All for now, dear. Send my love to the folks – and

All my everlasting love –
Greg.

* TIDBIT *

about Coverage of the Roer River Crossing by


[CLICK TO ENLARGE]

Part of The Sunday Times front page
(from Trove's web site of digitized newspapers and more)

1400 Prisoners, 15 Nazi Towns Captured In
Roer River Crossing
COUNTER-ATTACKS FLOP
LONDON, Sat: American 1st and 9th Armies in their Roer River offensive captured at least 15 German villages and towns and 1400 prisoners in the first 24 hours of the attack.

Fighting is now proceeding inside Duren, which is only 20 miles from Cologne.

During the night the 9th Army beat off 6 German counter-attacks, and the offensive was still going well this morning.

Americans are across the road connecting Linnich, Julich and Duren at several places. Deepest penetration to date is that reported towards Hamback.

A correspondent reports that troops an supplies are steadily flowing across the Roer by ferry and bridges to consolidate hard-won gains and to press deeper into the Rhineland.

The Germans were quick to react after early surprise and after the Allies' tremendous effort to isolate the battlefield.

Americans are across the Roer on a 22-mile front, their spearheads at one point making progress up to 3-1/2 miles.

Reuters' correspondent at Montgomery's headquarters says the 9th Army has cleared Julich except for the citadel and the northern part of the town. Citadel consists of fortified buildings surrounded by a wall 14 feet thick and 15 feet high as well as a 20 foot moat varying in width from 70 to 100 feet.

Reuters' man on the 9th Army front describes German resistance today as light in some sectors, heavy in others.

American artillery is pounding the Julich citadel, where the Germans are holding out despite the threat of encirclement.

Effectiveness of Allied air blows is shown by the fact that 19 hours passed before the first decided German reaction came - counter-attacks against the 9th Army in the Linnich-Duren area.

Describing German counter-attacks, B.U.P. man with the 9th Army says the first counter-attack was made at Moslar, with tanks and assault guns, under cover of heavy artillery fire.

American guns countered with a barrage which sent the Germans back with heavy losses. The other 5 counter-attacks, all on a smaller scale were beaten off.

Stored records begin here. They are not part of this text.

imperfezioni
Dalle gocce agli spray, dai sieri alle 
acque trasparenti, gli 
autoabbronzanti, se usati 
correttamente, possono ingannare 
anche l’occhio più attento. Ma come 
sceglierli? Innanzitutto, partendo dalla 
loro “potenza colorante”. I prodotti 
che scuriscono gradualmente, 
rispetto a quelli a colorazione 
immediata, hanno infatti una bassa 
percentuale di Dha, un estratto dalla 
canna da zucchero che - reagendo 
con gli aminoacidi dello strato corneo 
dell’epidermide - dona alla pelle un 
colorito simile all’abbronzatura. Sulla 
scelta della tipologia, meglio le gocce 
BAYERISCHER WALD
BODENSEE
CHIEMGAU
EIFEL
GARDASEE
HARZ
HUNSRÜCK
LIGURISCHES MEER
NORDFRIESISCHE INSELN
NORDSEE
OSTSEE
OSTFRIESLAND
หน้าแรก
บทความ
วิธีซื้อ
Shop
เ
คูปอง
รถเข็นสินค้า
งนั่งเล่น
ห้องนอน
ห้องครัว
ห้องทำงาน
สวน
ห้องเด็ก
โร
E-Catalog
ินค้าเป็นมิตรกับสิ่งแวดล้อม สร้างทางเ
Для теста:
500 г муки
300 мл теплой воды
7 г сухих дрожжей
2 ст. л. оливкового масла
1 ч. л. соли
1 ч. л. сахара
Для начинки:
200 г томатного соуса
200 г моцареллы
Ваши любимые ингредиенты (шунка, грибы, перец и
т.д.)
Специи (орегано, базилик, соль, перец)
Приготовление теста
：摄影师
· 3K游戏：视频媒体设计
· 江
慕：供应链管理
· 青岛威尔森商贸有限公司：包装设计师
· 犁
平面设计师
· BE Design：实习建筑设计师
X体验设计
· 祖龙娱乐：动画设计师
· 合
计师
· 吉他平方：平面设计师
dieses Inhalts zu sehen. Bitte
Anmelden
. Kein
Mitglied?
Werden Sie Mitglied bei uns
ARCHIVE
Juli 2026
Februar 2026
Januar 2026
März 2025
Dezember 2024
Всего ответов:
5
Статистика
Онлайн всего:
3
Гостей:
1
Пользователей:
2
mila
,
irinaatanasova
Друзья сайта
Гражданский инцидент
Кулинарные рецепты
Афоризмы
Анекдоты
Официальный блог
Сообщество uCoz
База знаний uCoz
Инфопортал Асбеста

There are indications that large forces of German garrison troops in occupied Holland, north of the Maas, are withdrawing eastward beyond the Ijssel River line, which is the northern extension of the West Wall, says "Daily Telegraph" correspondent with the Canadians. Germans are probably leaving fairly strong garrisons to guard the V-2 rocket area on the coast, also such strong points as Rotterdam, The Hague and Amsterdam.

In their withdrawal the Germans have taken most of the able-bodied Dutch population to work on the Ijssel Line defense.